Dec. 1 to Dec. 16, Fri. & Sat. at 8 and Sun. at 3, at Midtown Art Center, 3414 LaBranch, corner of Holman. Door $20, seniors $15, students $10. Reservations at 832-894-1843 or at firstname.lastname@example.org.
Vivien Leigh was Blanche DuBois. Vivien Leigh was Scarlett O’Hara. Vivien Leigh was Lady Olivier. But who was she really?
Tyrrell Woolbert plays Vivien Leigh in a romantic comedy that explores her life on stage and onscreen, and charts the dynamic personal charisma that set hearts ablaze. With Jose Luiz Rivera as a devoted fan. Directed by the playwright.
Three themes dominated Vivien Leigh’s life, like the serpents twined around a caduceus. One serpent was her mental illness, bi-polar before the term was coined. The second was her voracious sexual appetite. These serpents coiled round the staff supporting her in her all-too-brief existence: her remarkable talent.
She starred with Marlon Brando in A Streetcar Named Desire, and won her first Oscar. She starred with Clark Gable in Gone with the Wind and won her second. She starred with Warren Beatty in The Roman Spring of Mrs. Stone when he was 23 and she was “of a certain age” but alive with passion. At 49, she starred on Broadway in the musical comedy Tovarich, and won the Tony Award as Best Actress in a Musical. She died at only 53.

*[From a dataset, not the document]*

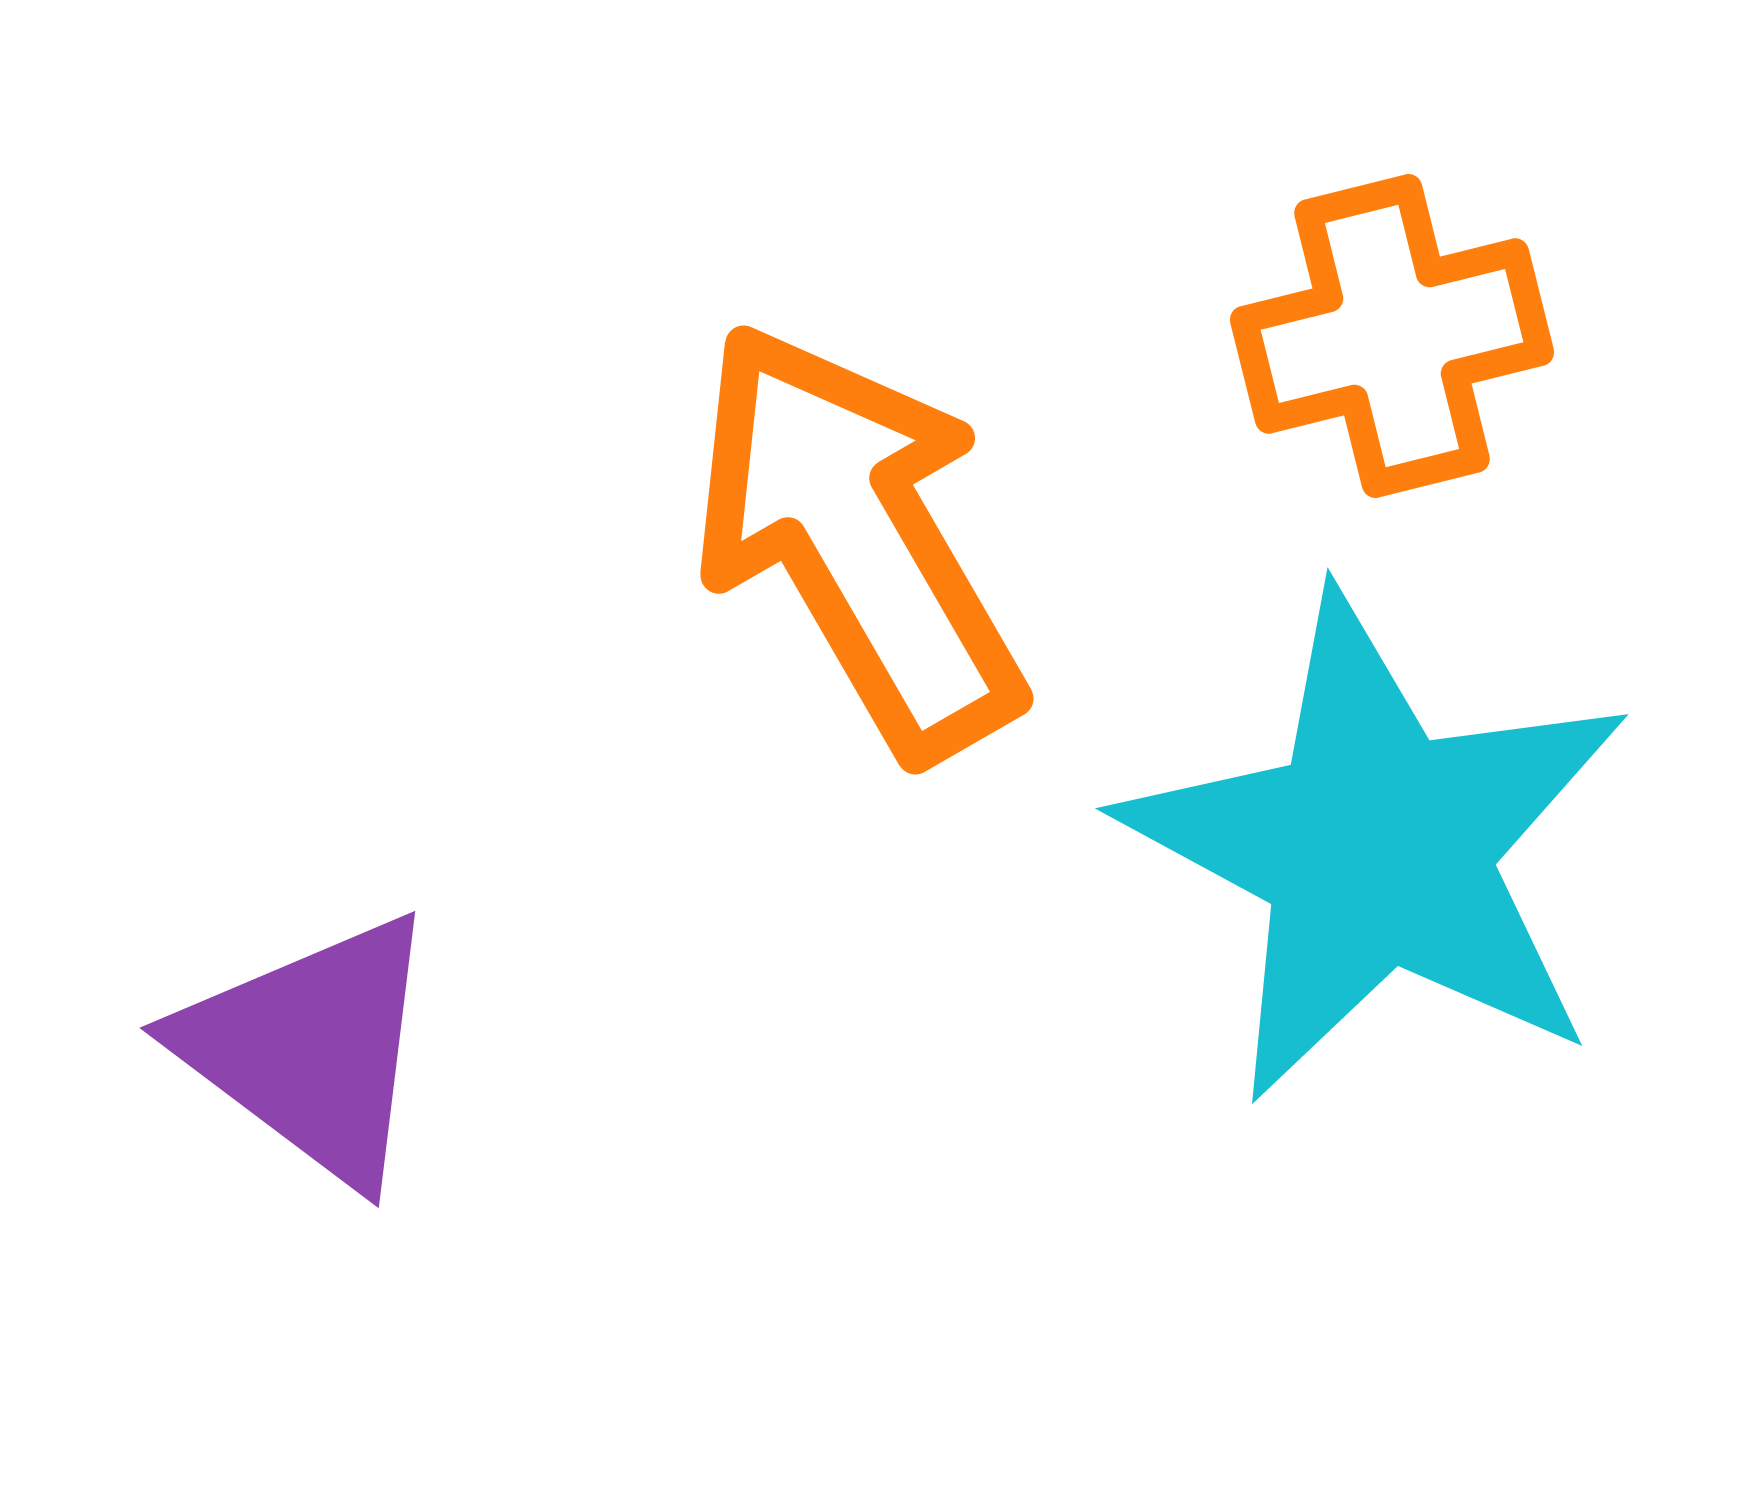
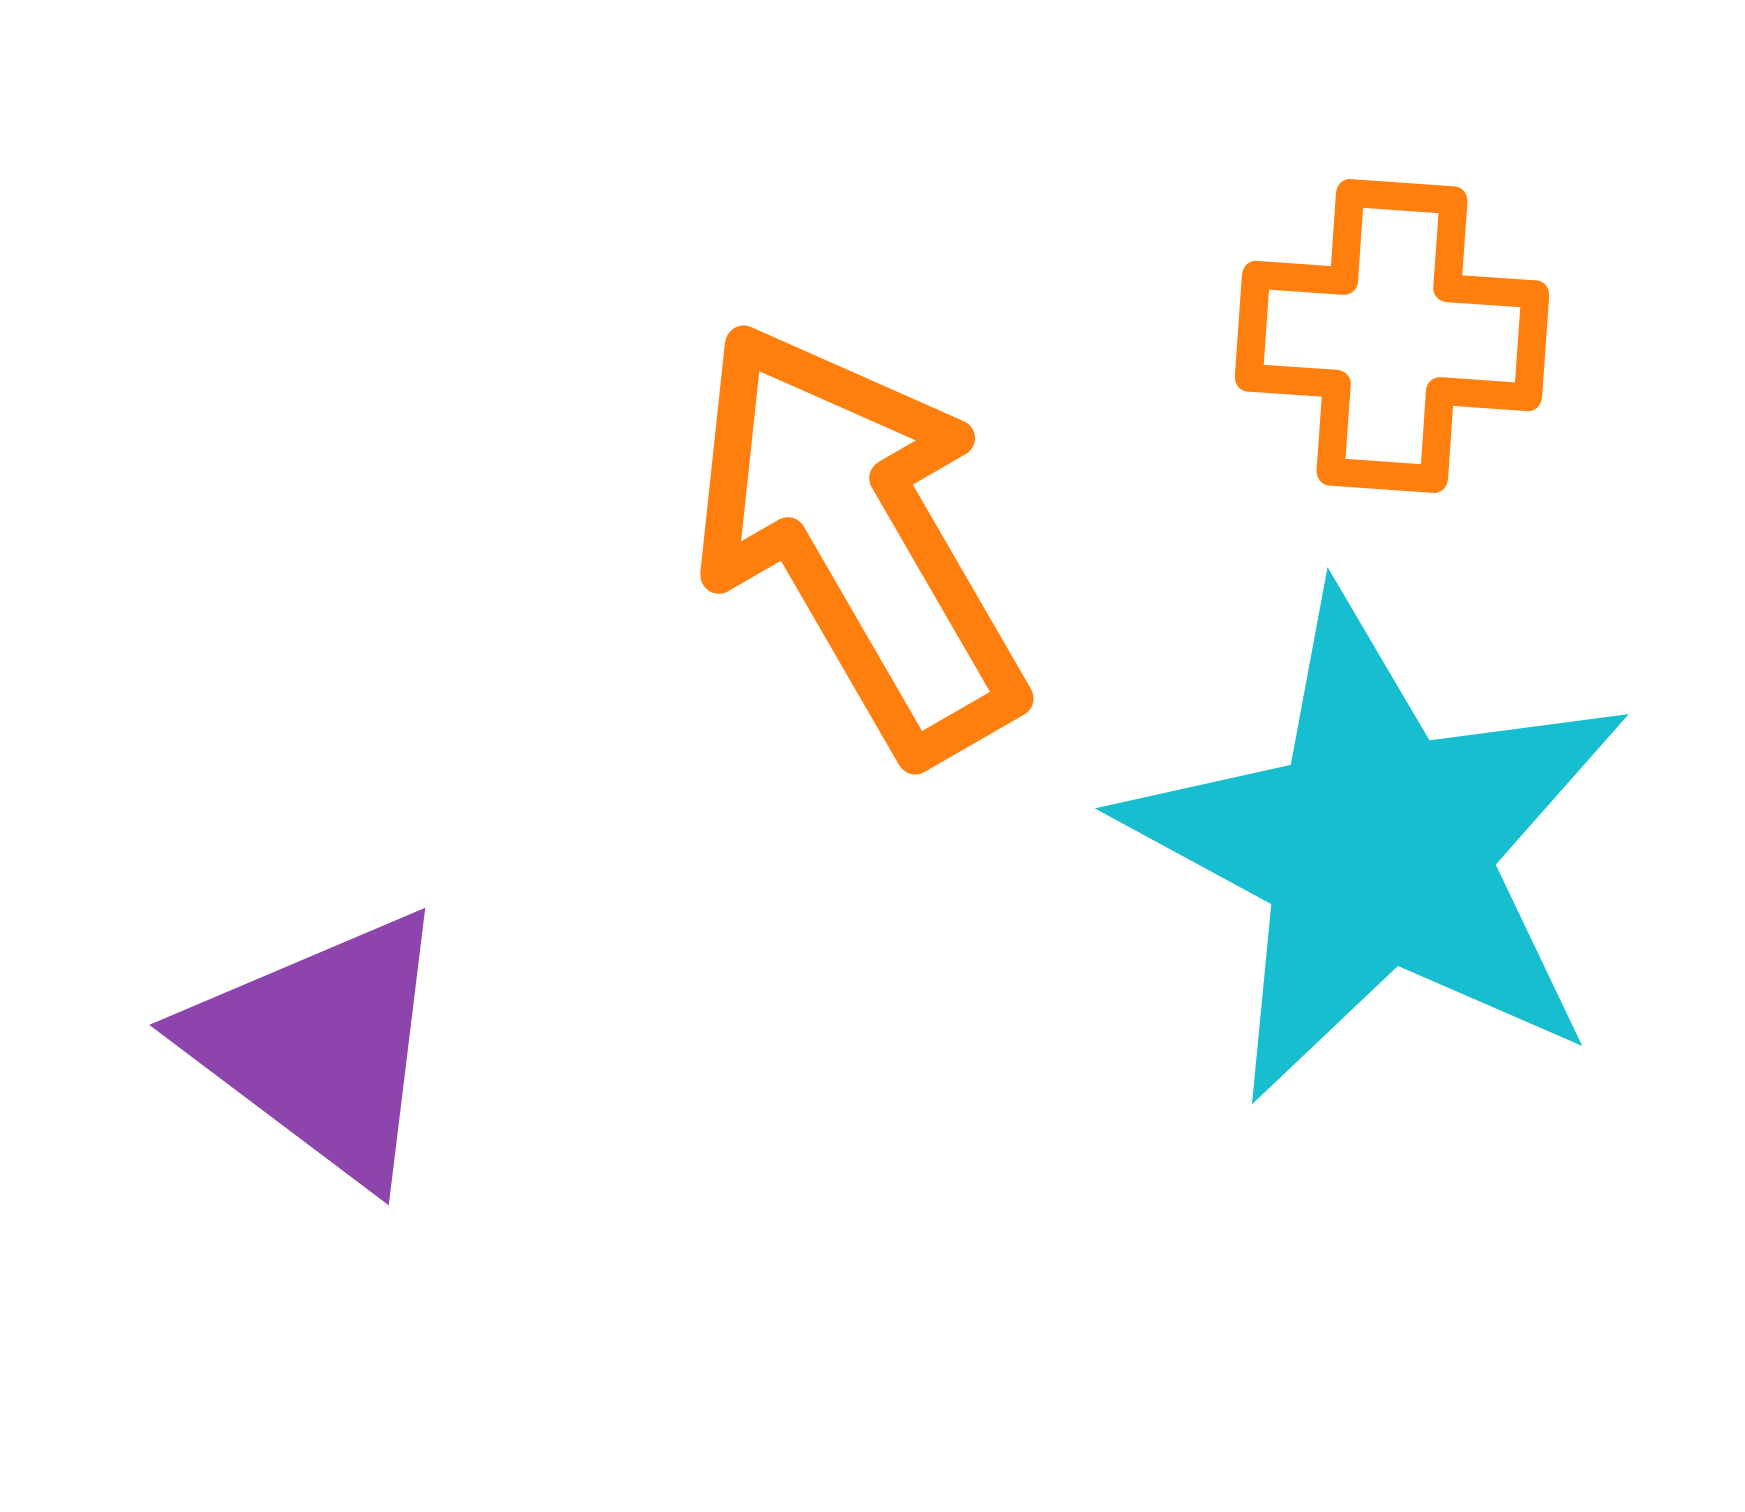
orange cross: rotated 18 degrees clockwise
purple triangle: moved 10 px right, 3 px up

Elia Kazan said “Vivien would crawl over broken glass if she thought it would help her performance.” Tennessee Williams said her Blanche was “everything he intended, and much that he had never dreamed of.” As Scarlett O’Hara, Vivien created an indelible portrait of a woman gifted with beauty and driven by needs, a survivor in the midst of calamity. Much like Vivien Leigh herself.